## WHAT YOU WILL DO
Take the lines below beginning at the line that has "Anemo Traveler" and stopping after the line that has "Hydro Traveler", and print them exactly as they are, with no other lines.

## DATA SHOWN
•••••

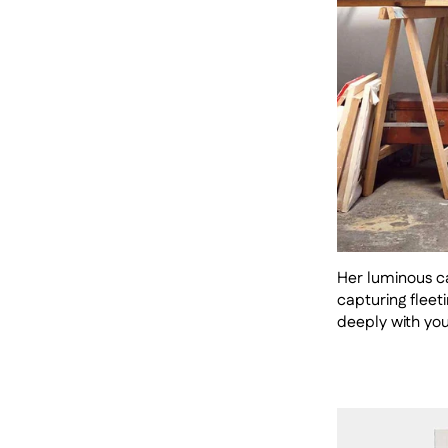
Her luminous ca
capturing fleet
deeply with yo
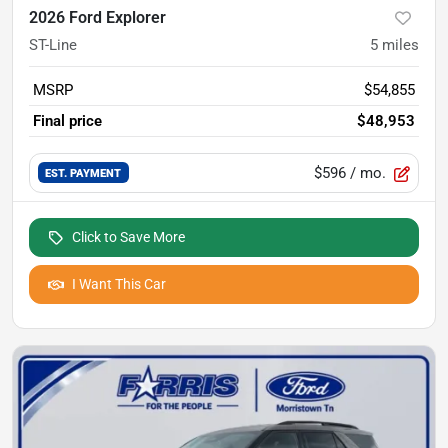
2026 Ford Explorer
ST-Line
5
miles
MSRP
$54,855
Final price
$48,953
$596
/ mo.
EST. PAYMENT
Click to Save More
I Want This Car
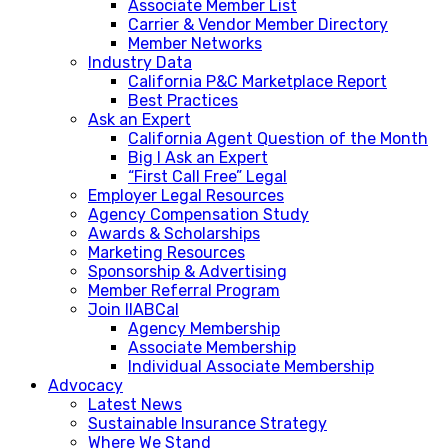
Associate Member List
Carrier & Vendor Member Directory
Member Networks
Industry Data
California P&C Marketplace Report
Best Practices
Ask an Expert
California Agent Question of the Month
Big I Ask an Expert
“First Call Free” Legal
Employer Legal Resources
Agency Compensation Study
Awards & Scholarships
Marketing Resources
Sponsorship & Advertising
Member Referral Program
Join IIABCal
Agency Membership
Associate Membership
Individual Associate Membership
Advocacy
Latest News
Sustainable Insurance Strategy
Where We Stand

•••••

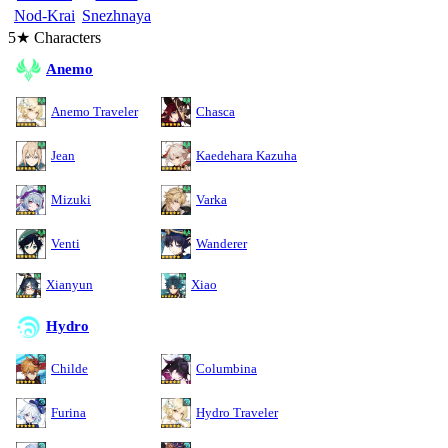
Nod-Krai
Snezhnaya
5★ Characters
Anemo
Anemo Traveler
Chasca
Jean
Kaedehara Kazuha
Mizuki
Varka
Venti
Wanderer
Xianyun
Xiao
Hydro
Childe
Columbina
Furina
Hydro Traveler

•••••

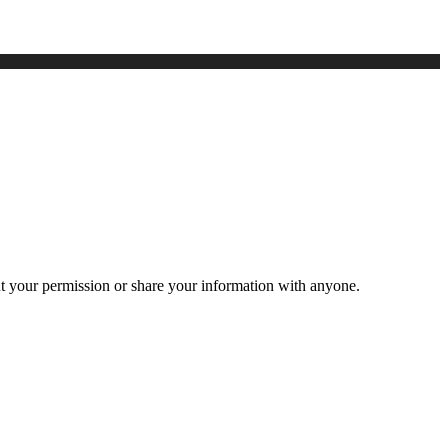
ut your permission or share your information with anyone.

•••••

## SOLUTION TO THE EXERCISE
Anemo Traveler
Chasca
Jean
Kaedehara Kazuha
Mizuki
Varka
Venti
Wanderer
Xianyun
Xiao
Hydro
Childe
Columbina
Furina
Hydro Traveler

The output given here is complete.